** GIVEN DATA **
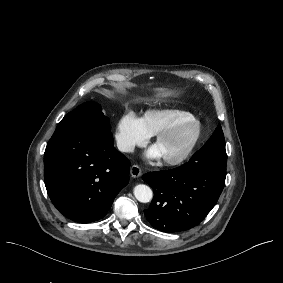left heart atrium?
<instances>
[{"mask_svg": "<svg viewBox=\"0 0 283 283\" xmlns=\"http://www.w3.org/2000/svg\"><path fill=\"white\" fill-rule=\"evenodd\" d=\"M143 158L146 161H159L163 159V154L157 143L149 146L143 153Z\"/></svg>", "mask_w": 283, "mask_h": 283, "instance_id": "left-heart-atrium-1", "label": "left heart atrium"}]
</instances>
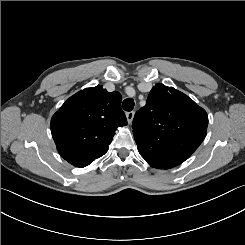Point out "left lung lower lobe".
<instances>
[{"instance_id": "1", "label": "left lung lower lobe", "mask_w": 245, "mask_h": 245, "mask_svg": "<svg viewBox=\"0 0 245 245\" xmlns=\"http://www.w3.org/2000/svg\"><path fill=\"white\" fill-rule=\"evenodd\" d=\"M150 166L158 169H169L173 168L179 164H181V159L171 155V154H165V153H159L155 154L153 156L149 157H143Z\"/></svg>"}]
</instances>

* * *

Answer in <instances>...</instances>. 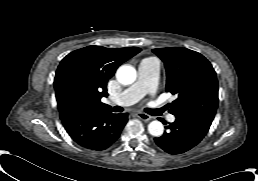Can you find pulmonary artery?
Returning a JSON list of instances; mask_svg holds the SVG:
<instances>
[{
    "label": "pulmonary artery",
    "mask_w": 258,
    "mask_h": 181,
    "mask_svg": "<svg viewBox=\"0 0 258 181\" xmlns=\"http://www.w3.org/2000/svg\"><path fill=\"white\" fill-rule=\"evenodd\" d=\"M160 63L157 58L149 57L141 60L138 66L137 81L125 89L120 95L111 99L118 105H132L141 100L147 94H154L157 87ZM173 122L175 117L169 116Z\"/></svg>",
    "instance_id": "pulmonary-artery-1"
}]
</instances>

** EXERCISE DETAILS **
Say how many lines in the entries include the string "label", and write nothing besides that number.

** OUTPUT BELOW **
3